Although HP NMR spectroscopy has been reported in the ZULF regime [37, 66, 67] including frequency-selective RF excitation [67], the use of conventional MRI frequency encoding in ZULF potentially is challenging due to the very low resonance frequency, and new MRI encoding techniques likely need to be developed. However, ¹³C (as well as ¹H, ³He and ¹²⁹Xe) MRI imaging can be performed at B₀ > 6 mT (including ~48.7 mT, the field studied here) as has been demonstrated by us [15, 52, 68–70] and others [8, 19, 20, 71–75] previously using conventional MRI approaches. In particular, ¹³C frequency encoding can still be accomplished at ~0.5 MHz resonance frequency (f₀) as employed here and using a RF coil with suitable quality factor Q and reasonable choice of spectral width (SW) to satisfy the imaging bandwidth condition of f₀/Q ≫ SW [15]. The direct use of conventional encoding approaches is a clear translational advantage of LF MRI compared to the current status of ZULF due to the ready availability of commercial hardware and the wide range of already established pulse sequences.
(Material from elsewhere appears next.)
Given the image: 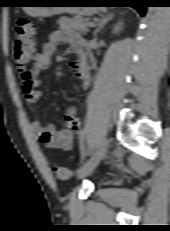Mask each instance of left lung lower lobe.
<instances>
[{"label": "left lung lower lobe", "mask_w": 170, "mask_h": 231, "mask_svg": "<svg viewBox=\"0 0 170 231\" xmlns=\"http://www.w3.org/2000/svg\"><path fill=\"white\" fill-rule=\"evenodd\" d=\"M147 0H101V4L103 6H126V7H133L135 8L141 16L145 15V9L147 7Z\"/></svg>", "instance_id": "obj_1"}]
</instances>
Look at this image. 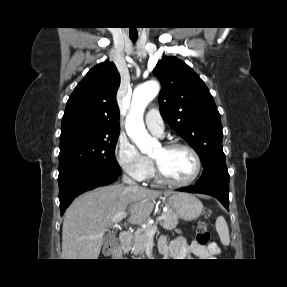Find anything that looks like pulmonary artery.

The ¹³C NMR spectroscopy demonstrated here at 48.7 mT with ~6 ppm spectral resolution (~3 Hz FWHM) could be useful for in vivo ¹³C spectroscopic studies aiming to: (i) differentiate HP pyruvate-¹³C and its main metabolic product in tumors of HP lactate-1-¹³C, because their HP ¹³C resonances have a sufficient chemical shift difference of ~12 ppm [61, 62]; (ii) pH imaging via spectroscopic detection of HP ¹³C-bicarbonate and ¹³CO₂, because their resonances are separated by ~35 ppm [76]; and (iii) potentially other injectable ¹³C HP contrast agents with sufficiently different chemical shifts of HP metabolites [65, 77].

3. Conclusion

High-resolution (FWHM ~ 3 Hz) ¹³C NMR spectroscopy of HP ¹³C-SUX has been successfully demonstrated at 0.521 MHz resonance frequency in vitro and in vivo using a homogeneous (13 ppm over 40 cm DSV) 80 cm-gap 48.7 mT magnet. Resolution of ¹³C line splittings of ~4 Hz were successfully observed in vivo. The in vivo ¹³C linewidth (FWHM) obtained at 48.7 mT was ~12 times better than that achieved with a 4.7 T small-animal MRI scanner using the same HCA. A significant gain in spectral linewidth for ¹³C low-field in vivo NMR spectroscopy is advantageous for improving the detection sensitivity of LF NMR. Potential biomedical applications can include monitoring HP ¹³C agent uptake as well as detecting metabolism of biomolecules with sufficiently different chemical shifts at such low fields including MRSI of HP pyruvate-1-¹³C/lactate-1-¹³C, HP bicarbonate-¹³C/¹³CO₂ and others [78–80].